Survey highlights problems in the care pathway

9th July 2019

Our latest survey shows that people with cardiomyopathy and myocarditis are being left at risk due to inefficient 'care pathways' – the journey from diagnosis to treatment. 

Family members are also at risk, as individuals are not told the condition can be genetic and screening for parents, siblings and children is being overlooked.

The survey identified severe gaps in services that are leaving the lives of people with cardiomyopathy  and thousands of family members at risk. The research has also revealed longer waiting times and an indirect and inefficient care pathway.

We questioned more than 590 people living with the condition and found declining standards throughout the entire care pathway:

  • Care pathway: only a small number of individuals (13%) are experiencing the ideal care pathway, from first reporting symptoms to treating the disease. This has become more inefficient since 2017, with 16% experiencing the ideal care pathway two years ago. A third (32%) of patients were not satisfied with their experience.
  • Family screening: half of patients are not being told that the condition could be genetic, leaving thousands of family members at risk.
  • Cardiologist referral times: waiting times to see cardiologists are lengthening – 54% of patients are being left unprotected for more than a month before seeing a cardiologist, with 13% waiting for four months to a year.

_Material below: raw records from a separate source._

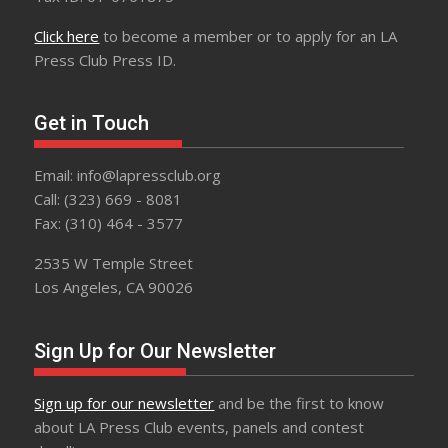
Click here
to become a member or to apply for an LA
Press Club Press ID.
Get in Touch
Email: info@lapressclub.org
Call: (323) 669 - 8081
Fax: (310) 464 - 3577
2535 W Temple Street
Los Angeles, CA 90026
Sign Up for Our Newsletter
Sign up for our newsletter
and be the first to know
about LA Press Club events, panels and contest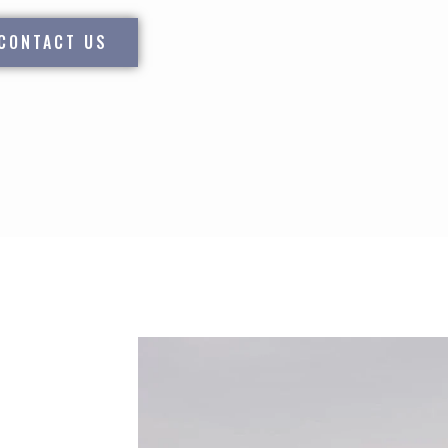
CONTACT US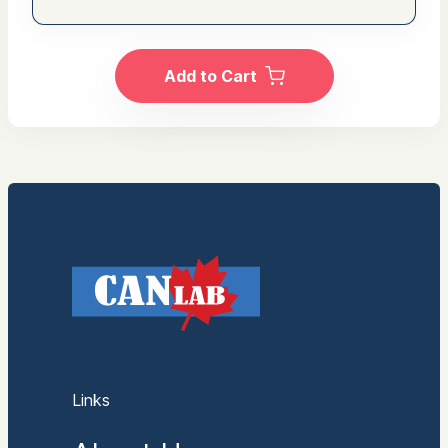
Add to Cart
Links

In response, we will work with local healthcare providers and commissioners to share best practice, identify improvements and help to find local solutions that will improve the diagnosis and treatment pathway across the UK.

We are also calling on the government to ensure that funding is available to improve access to the specialist services that people with cardiomyopathy need.

Joel Rose, Chief Executive at Cardiomyopathy UK, said:

“Left unmanaged, cardiomyopathy can lead to cardiac arrest which makes efficient diagnosis and treatment of the disease absolutely critical. As such, it’s deeply concerning to see from our research that standards in the care pathway for cardiomyopathy are declining.

“Over the last 30 years, improvements in genetic screening and medicines have completely transformed the potential to diagnose and treat cardiomyopathy – and we’ve also seen that detection amongst GPs has improved, with numbers being immediately referred to cardiologists going up by more than 10%. But these improvements and breakthroughs in detection, genetics and medicine are pointless unless healthcare professionals are able to screen and treat cardiomyopathy patients and their families efficiently.

“It’s clear that we need to work together to ensure cardiomyopathy patients are receiving the right tests, treatment, specialist care and support, which could save lives. A diagnosis of cardiomyopathy can be life-changing. But with the right treatment and support most cardiomyopathy patients can live full and active lives.”

The charity has worked with our service users, clinical advisers and other stakeholders to develop the ideal care pathway:

1) Direct referral to a cardiologist when symptoms of cardiomyopathy are recognised

2) Seen by a cardiologist and diagnosed within a month

3) Told about the genetic nature of the disease on diagnosis

4) Family history of heart disease drawn up and/or genetic testing used to identify "at risk" family members

5) Family members who are identified as potential "at risk" to be tested within one month

6) Supported throughout the family screening process by a genetics counsellor or other appropriate clinician.

Dr. Gerry Carr-White, Consultant Cardiologist at Guy’s and St Thomas’s Hospital, said:

“It’s clear where we are falling down in treating cardiomyopathy patients, and we need to work in a different way to improve outcomes for these patients and their families. We have to work across networks, train more specialists in inherited cardiac disease, and improve education across both primary and secondary care. These issues can only be addressed by appropriate funding and national prioritisation.”